Machine Learning in Fluid Dynamics?
Machine Learning has become an attractive field for a variety of industries. Ever since the rapid growth available computers, machine learning has found use in almost all industries- biology, cybersecurity, finance, engineering, etc. But what is Machine Learning? And why is it working so well?
In layman terms, machine learning is taking the idea of how human learns and applying it to a machine. Through recursive training, one can learn to do a task with great accuracy and precision.
Machine learning works so well because it is able to adapt to the requirement of the problem and its ability to tackle highly non-linear problems very effectively.

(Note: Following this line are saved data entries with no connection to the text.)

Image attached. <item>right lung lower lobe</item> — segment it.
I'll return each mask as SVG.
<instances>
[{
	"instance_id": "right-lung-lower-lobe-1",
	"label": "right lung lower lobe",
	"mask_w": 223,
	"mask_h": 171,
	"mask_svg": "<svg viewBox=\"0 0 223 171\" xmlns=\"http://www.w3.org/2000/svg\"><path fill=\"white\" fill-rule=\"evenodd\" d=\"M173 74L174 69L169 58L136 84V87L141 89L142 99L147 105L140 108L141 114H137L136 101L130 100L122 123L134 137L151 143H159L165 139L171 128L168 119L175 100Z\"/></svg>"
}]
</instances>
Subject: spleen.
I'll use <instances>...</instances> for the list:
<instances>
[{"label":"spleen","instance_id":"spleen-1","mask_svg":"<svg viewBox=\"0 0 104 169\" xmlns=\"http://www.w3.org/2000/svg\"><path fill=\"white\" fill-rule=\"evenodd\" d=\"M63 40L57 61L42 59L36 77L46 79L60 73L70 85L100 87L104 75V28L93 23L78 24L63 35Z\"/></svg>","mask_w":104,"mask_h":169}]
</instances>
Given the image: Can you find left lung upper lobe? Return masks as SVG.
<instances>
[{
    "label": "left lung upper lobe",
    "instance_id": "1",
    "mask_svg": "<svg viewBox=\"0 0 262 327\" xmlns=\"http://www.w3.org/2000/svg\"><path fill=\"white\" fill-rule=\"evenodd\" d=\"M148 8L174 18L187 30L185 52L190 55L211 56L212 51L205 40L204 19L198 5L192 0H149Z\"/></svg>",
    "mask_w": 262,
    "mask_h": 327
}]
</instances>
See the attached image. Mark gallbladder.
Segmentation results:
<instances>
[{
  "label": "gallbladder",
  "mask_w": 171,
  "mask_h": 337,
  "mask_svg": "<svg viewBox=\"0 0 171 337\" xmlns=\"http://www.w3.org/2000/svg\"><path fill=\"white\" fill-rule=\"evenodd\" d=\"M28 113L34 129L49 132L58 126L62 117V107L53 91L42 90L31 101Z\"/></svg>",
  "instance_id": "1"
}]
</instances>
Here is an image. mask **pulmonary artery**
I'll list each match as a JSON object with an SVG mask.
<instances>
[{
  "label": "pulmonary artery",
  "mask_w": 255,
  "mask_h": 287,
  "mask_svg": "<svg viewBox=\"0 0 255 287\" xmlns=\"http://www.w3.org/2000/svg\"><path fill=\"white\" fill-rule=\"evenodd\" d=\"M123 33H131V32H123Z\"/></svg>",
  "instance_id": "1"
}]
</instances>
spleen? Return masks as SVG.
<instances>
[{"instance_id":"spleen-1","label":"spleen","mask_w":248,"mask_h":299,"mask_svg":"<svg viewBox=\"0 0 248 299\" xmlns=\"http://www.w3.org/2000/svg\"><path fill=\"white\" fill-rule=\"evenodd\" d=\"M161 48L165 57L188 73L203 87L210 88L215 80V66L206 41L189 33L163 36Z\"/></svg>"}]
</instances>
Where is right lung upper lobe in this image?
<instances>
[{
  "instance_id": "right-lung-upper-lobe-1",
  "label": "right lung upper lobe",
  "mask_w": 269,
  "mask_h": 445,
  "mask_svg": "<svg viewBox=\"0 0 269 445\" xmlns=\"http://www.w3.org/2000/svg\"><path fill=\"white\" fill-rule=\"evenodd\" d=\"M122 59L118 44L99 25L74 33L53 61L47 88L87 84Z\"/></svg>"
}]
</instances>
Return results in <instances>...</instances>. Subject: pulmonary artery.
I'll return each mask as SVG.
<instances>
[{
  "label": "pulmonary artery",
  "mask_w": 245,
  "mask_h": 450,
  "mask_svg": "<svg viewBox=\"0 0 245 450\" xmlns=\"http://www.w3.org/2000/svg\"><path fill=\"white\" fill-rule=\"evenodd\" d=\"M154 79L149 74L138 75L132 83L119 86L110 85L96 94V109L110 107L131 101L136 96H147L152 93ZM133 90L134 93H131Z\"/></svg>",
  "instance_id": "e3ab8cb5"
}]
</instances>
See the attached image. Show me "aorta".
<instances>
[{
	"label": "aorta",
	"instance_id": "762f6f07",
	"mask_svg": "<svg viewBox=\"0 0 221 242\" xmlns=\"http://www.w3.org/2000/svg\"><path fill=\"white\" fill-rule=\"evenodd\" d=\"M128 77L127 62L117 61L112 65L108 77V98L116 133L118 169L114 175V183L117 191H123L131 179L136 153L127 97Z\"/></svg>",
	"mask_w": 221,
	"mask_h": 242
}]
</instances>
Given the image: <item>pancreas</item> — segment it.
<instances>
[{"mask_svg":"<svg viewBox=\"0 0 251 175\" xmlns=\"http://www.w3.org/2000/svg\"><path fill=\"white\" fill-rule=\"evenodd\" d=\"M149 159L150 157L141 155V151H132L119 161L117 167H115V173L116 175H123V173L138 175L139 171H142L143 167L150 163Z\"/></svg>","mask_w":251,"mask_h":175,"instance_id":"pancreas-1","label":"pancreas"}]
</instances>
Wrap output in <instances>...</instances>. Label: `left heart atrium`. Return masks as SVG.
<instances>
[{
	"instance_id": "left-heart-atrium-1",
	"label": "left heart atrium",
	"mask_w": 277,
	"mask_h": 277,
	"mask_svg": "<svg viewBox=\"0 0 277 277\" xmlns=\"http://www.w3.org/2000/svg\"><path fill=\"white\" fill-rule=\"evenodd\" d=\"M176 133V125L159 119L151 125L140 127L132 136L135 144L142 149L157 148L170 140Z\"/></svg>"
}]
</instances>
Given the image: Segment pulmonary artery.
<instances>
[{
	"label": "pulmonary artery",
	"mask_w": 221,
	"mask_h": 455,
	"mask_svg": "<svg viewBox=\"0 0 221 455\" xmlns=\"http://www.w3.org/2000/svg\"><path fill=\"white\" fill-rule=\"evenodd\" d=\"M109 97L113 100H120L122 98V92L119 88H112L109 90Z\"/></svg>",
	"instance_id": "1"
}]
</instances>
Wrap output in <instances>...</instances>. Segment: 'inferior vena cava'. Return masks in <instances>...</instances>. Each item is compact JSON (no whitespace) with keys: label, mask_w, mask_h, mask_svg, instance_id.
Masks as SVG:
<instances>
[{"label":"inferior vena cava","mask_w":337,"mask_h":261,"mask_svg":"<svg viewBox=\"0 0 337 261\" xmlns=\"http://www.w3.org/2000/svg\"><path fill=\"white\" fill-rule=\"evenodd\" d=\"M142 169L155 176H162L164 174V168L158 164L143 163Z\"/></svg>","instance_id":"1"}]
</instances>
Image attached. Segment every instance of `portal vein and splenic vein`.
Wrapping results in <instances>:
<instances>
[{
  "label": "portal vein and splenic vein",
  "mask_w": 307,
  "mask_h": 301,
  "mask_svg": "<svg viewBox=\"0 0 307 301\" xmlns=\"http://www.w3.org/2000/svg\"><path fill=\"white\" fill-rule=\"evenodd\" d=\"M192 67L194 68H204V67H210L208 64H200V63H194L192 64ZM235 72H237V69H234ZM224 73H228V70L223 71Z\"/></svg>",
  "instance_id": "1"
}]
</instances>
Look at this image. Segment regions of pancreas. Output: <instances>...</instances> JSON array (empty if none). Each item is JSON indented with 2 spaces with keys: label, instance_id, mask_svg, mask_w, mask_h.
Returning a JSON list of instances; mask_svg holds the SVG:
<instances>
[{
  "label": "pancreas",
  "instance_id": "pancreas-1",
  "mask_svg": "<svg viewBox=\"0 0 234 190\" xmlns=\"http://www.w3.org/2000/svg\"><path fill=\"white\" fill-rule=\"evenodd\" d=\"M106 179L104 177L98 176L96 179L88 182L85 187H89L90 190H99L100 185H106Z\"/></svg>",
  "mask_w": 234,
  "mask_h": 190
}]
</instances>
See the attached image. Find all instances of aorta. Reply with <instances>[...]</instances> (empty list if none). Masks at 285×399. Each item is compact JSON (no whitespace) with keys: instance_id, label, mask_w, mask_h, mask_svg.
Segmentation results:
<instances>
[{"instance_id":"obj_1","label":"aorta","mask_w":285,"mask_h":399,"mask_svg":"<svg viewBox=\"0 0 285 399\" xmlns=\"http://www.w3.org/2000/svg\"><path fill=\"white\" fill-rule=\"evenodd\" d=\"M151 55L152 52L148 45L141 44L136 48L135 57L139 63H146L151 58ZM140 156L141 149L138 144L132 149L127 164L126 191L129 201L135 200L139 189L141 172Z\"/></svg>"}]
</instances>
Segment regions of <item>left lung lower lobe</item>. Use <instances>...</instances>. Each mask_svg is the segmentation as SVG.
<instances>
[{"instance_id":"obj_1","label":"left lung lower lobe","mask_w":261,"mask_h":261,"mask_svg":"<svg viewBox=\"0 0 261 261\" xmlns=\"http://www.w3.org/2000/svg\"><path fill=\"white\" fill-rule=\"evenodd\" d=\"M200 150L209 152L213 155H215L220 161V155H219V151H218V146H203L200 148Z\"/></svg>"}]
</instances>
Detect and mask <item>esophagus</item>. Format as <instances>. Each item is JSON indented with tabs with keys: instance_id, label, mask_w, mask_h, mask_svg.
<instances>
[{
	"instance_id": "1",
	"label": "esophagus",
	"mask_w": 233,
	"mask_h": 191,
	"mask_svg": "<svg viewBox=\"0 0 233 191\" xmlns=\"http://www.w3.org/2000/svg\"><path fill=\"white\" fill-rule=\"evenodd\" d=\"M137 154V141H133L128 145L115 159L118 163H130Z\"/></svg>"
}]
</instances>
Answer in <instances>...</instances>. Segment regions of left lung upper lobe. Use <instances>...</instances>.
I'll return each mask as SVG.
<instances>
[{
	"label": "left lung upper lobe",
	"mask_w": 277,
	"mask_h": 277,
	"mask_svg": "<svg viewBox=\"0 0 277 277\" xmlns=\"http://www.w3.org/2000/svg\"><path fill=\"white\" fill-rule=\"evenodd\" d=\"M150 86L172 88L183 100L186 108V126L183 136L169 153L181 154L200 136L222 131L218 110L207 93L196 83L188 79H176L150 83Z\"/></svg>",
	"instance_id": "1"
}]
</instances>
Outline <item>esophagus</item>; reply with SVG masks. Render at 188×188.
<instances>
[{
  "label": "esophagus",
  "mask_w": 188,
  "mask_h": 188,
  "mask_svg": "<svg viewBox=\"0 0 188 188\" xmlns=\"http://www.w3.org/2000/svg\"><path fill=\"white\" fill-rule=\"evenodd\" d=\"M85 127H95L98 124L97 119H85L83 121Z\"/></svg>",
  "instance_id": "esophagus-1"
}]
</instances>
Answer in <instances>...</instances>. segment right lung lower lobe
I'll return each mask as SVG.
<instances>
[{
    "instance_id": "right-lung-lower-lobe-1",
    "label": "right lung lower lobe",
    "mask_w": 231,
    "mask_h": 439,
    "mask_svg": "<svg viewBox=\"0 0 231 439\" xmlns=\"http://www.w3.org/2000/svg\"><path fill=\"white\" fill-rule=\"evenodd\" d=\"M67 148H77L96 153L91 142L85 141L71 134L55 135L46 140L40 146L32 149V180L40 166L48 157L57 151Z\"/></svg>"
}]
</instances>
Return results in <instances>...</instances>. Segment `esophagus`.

In recent times, I have noted machine learning techniques are creeping into computational fluid dynamics. As of today, I am aware of researchers working on projects where they are trying to create closure models for turbulence using statistical inference and machine learning (see Duraisamy et. al.), use physics informed machine learning to solve partial differential equations (see Raissi et. al.), and using machine learning to solve fluid dynamics equations (see Brunton et. al.). Also, of interest is a review by Taira et. al. Data science techniques are proving to be an excellent tool to provide real-time control and could be the way forward towards discovering currently unknown phenomena (especially in turbulence).
It is an interesting time to be researching about fluids. Not only are we exploring new boundaries of fluid mechanics, but we are also re-learning what we know about fluid mechanics. All of this is happening with the use of data and the large amount of computational power at our disposal. The future is going to be based on data science and it is prudent to learn techniques that will be invaluable in the future.